CMCS – Center for Mindfulness and Contemplative Studies


This and other Contemplative Studies posts are also available on Google+ and on Twitter @MindfulResearch


Study Summary


Ebrahimi, M., Guilan-Nejad, T. N., & Pordanjani, A. F. (2017). Effect of yoga and aerobics exercise on sleep quality in women with Type 2 diabetes: a randomized controlled trial. Sleep Science, 10(2), 68–72.




The aim of this study was investigating the effect of 12 weeks of yoga and aerobic exercise (running on a treadmill) on the sleep quality in women with Type 2 diabetes.

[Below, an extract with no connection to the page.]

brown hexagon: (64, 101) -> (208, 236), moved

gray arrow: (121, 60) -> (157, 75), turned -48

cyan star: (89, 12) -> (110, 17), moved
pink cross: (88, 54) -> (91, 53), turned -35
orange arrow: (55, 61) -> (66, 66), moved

39 diabetic women were selected from Semnan city with the mean age of 46.85±3.35 years, weight of 69.79±17.18 kg, height of 155.03±5.00, BMI of 29.64±5.00 kg/m2 who had a background of diabetes for 6.46±2.69 years. They were then randomly divided into yoga exercise (n=15), aerobic exercise (n=13), and control group (n=11). The exercise program was performed for 12 weeks, three sessions per each week. In order to measure the sleep quality, the Pittsburgh Sleep Quality Index (PSQI) was used. The data were analyzed by non-parametric wilcoxon and Kruskal-Wallis Test at significance level of p<0.05.

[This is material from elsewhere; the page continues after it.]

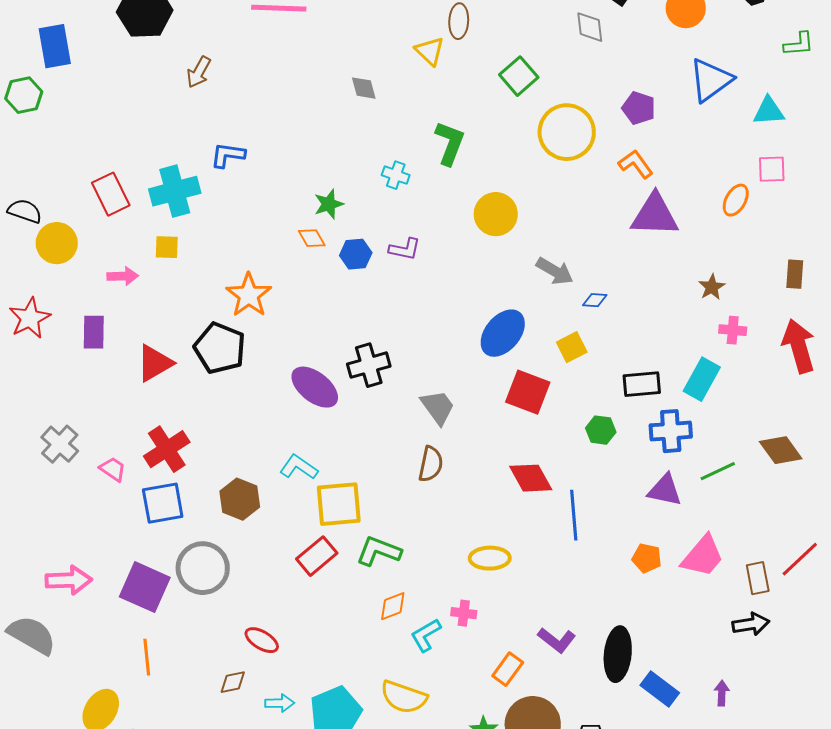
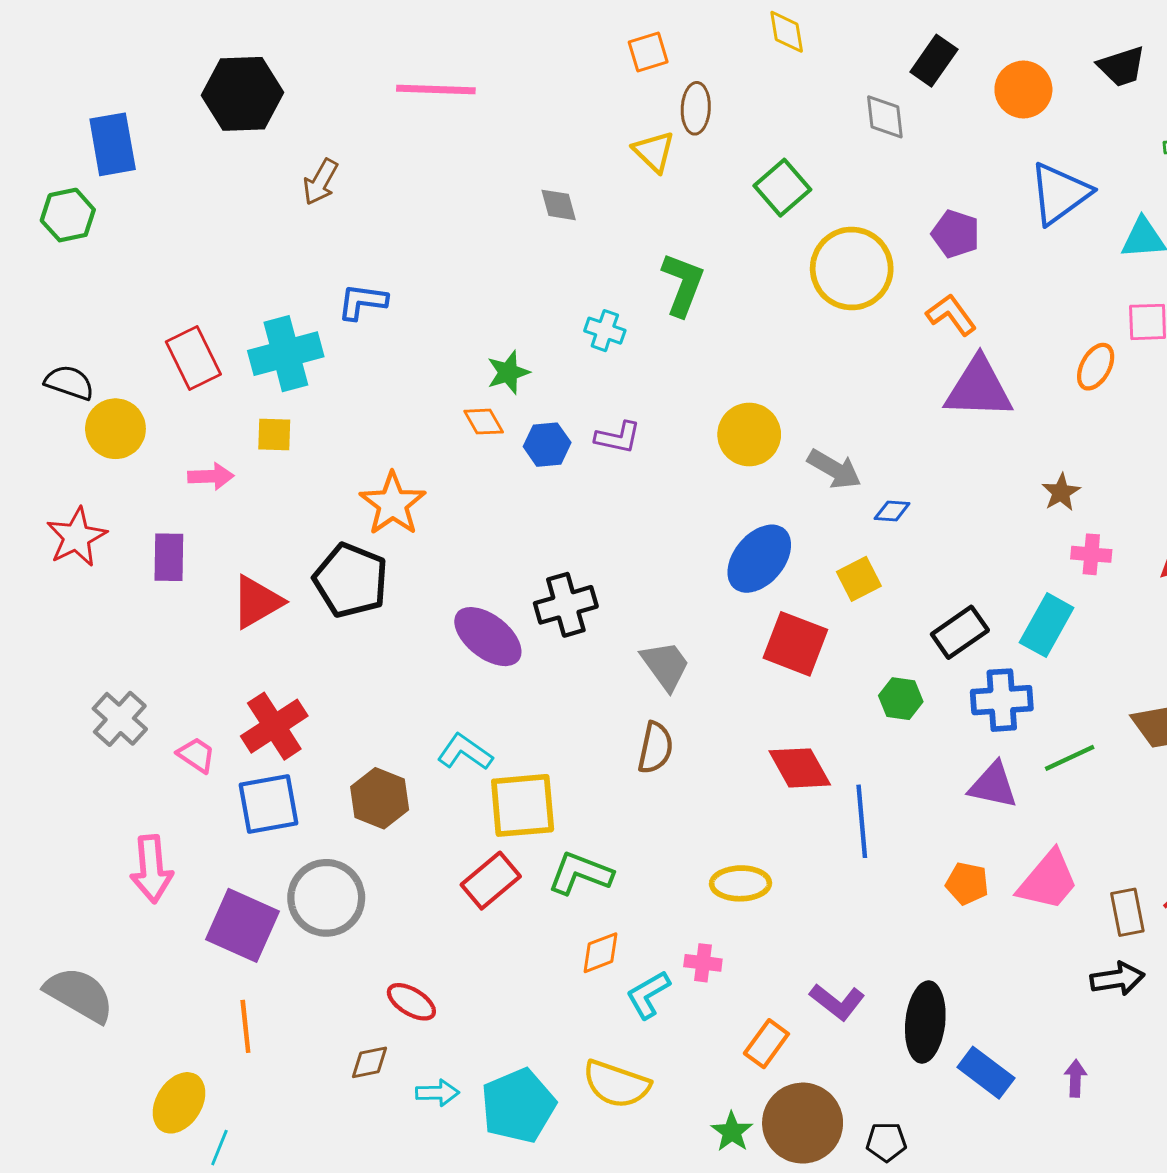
yellow circle: (496, 214) -> (749, 434), moved
black rectangle: (642, 384) -> (960, 632), turned -30
pink arrow: (69, 580) -> (152, 869), moved, turned 87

Overall score of sleep quality improved after six (p=0.001) and 12 (p=0.001) weeks of yoga exercise. Also, significant effect was observed after 6 weeks of aerobic exercise (p=0.039). However, the positive effect was diminished to under significant levels after 12 weeks of aerobic exercise (p=0.154). Kruskal-Wallis Test showed significant differences between yoga and aerobic groups after 12 weeks of exercise (p=0.002). No significant differences were observed in control groups in all situation.


It can be concluded that yoga exercise is more effective in improving the sleep quality in comparison with the same course of aerobic exercise in women suffering from diabetes Type 2. Thus, yoga exercise can be suggested to these patients.